Heveling und Hoffmann machten zudem deutlich, dass für die Unionsfraktion die bisher eingebrachten Maßnahmen nur ein erster Schritt seien. Insbesondere die sogenannte Sympathiewerbung für Terrorgruppen sollte nach Ansicht der beiden Unionsabgeordneten unter Strafe gestellt werden. Dies sei in Anbetracht der Bedeutung, die zum Beispiel Aktivitäten in Sozialen Netzwerken bei der Rekrutierung von Dschihadisten spielten, angezeigt.
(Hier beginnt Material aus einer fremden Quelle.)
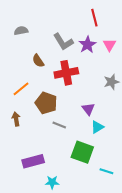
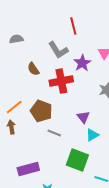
red line: (94, 18) -> (73, 26), moved
purple star: (87, 45) -> (82, 63), moved
orange line: (21, 89) -> (14, 107), moved

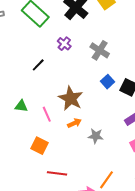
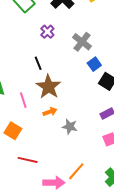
black line: (38, 65) -> (38, 63), moved, turned -72
blue square: (108, 82) -> (94, 64), moved

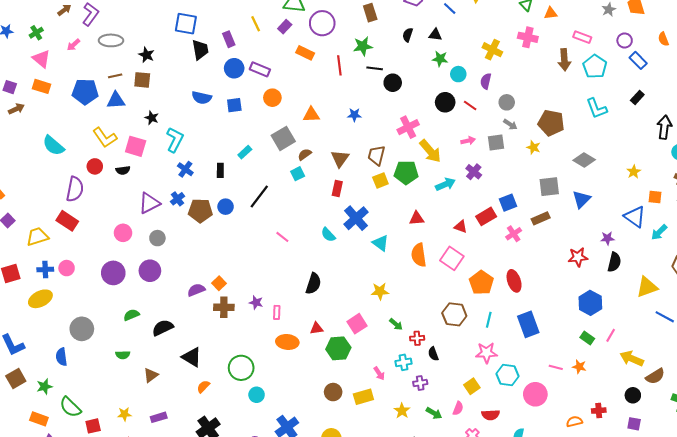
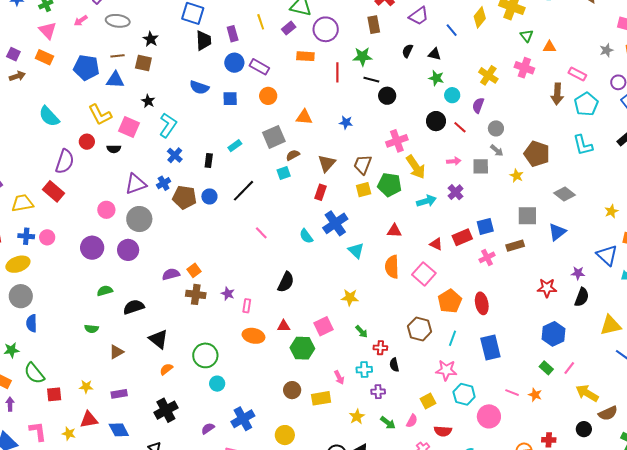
orange rectangle: (305, 53) -> (305, 56), turned -30
gray circle: (157, 238) -> (139, 219), size x1.6
gray circle: (82, 329) -> (21, 296), moved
Der Straftatbestand der Sympathiewerbung war 2002 von Rot-Grün abgeschafft worden. Nach Ansicht von SPD-Mann Fechner soll es dabei auch bleiben. Die alte Vorschrift sei nicht effektiv gewesen und habe kaum zu Verurteilungen geführt, argumentierte er.

Hoffmann brachte zudem zum Ende der Debatte die Speicherung von Verbindungsdaten ins Spiel. Auch dieses Thema wird noch weiter für Diskussionen in der Koalition und im Bundestag sorgen.